BAGHDAD, Dec. 24 -- It was the night before Christmas, and at the Virgin Mary Church of Palestine Street in the Iraqi capital, parishioners were making last-minute preparations for the holiday.
Steel barricades were erected in front of the main gate to keep potential car bombers from getting too close to the church, and several young men rehearsed how they would search strangers for hidden explosives.
A few parishioners attended Mass on Christmas Eve at St. Joseph Chaldean Church in Baghdad. Security concerns forced the cancellation of many evening services in Iraq's capital; others were held in the morning.
(Samir Mizban -- AP)
The security director -- the church hired one of its parishioners for the job a few months ago -- said softly that he placed his hand over his heart every morning as he walked to work.
"We are frightened," he said, his blue eyes looking down at a desk covered with passages from the Bible and images of Mary, the mother of Jesus. "People are frightened to come to church."
For the first time in as long as even the old women could remember, Iraqi Christians prepared for the Christmas holiday with heart-thumping sadness and dread. This was the year to scan the sanctuary for the safest place to sit in case a bomb exploded. Or not to go at all.
Many Christmas Eve services were canceled or changed to daylight hours, and police cars guarded the churches on Friday night. Priests expected to deliver their Christmas messages to nearly empty churches. People shopping for presents, decorations and trees did not linger on streets for fear of being targeted by insurgents.
At a bookshop in Baghdad on Friday, Wasan Warda, 35, watched her husband, the owner, wrap Christmas gifts for a Muslim customer. "This is the first Christmas we will not go to the church for the service," she said.
"Put yourself in my shoes," her husband said. "Are you going to take your wife and kids to church with this danger?"
Warda began to cry. "But you know how important Christmas Mass is for us and for the kids," she said.
Car bombings, assassinations, shootings, kidnappings and beheadings have killed Iraqis from all religions and walks of life this year. But Christians say they have felt particularly vulnerable. They have been specifically targeted in several kidnappings and car bombings, including coordinated attacks on five churches in two cities in August that killed 11 people and injured nearly 50 who were attending services.
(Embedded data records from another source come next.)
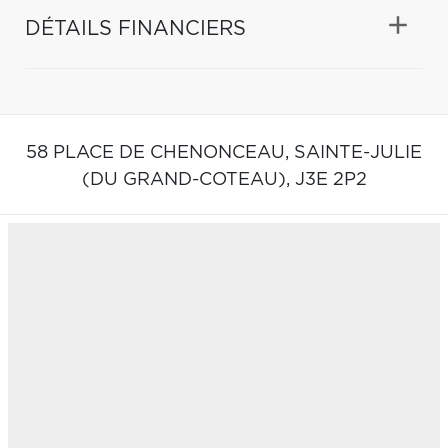
DÉTAILS FINANCIERS
58 PLACE DE CHENONCEAU,
SAINTE-JULIE
(DU GRAND-COTEAU),
J3E 2P2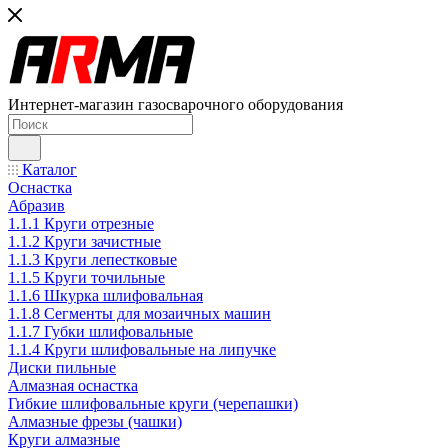
Интернет-магазин газосварочного оборудования
Каталог
Оснастка
Абразив
1.1.1 Круги отрезные
1.1.2 Круги зачистные
1.1.3 Круги лепестковые
1.1.5 Круги точильные
1.1.6 Шкурка шлифовальная
1.1.8 Сегменты для мозаичных машин
1.1.7 Губки шлифовальные
1.1.4 Круги шлифовальные на липучке
Диски пильные
Алмазная оснастка
Гибкие шлифовальные круги (черепашки)
Алмазные фрезы (чашки)
Круги алмазные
Some Christians who had openly worn crosses on chains around their necks now hide them under their clothes. Crosses dangling from the rearview mirrors of cars have also disappeared.
Iraq's 800,000 Christians have lived peacefully among the Muslim majority for hundreds of years. The Christian and Muslim populations are so interconnected that they share and celebrate blended holidays. Many Muslim families, for example, put up Christmas trees at this time of year.
"We used to live with the Muslims a long time ago, and the Christians in Iraq adhered to the traditions of the Iraqis," said May Younan Tawfeeq, who represents Assyrian Catholics in Iraq. "We live together, study together and work together. Now the situation is different. The intruders who infiltrated Iraq are trying to destroy the harmony between the Christians and the Muslims."
Many Christians left the country last week to celebrate Christmas in neighboring Syria, following tens of thousands who have permanently fled Iraq since the U.S.-led war began in March 2003.